What this task involves: Below, find each line holding "both" and state how many there are, using the number alone.

═════ Dataset entries ═════

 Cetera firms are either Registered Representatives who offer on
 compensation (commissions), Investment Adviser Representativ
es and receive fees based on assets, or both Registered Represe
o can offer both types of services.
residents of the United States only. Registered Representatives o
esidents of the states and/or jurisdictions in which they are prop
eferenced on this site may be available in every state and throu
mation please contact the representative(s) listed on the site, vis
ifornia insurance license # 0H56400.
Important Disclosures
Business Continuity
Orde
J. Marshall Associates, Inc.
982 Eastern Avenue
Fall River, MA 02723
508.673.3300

═════
═════ Dataset entries ═════

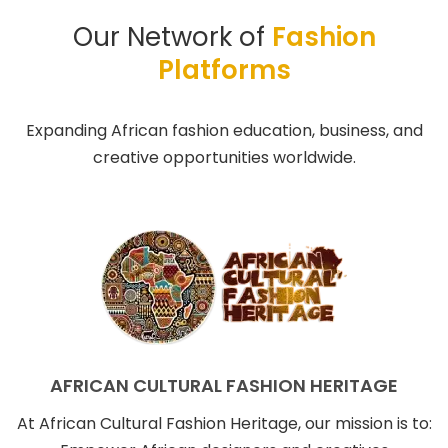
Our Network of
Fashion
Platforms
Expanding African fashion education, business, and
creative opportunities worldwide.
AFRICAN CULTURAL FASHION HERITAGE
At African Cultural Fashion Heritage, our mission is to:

═════

Reply to the task: 2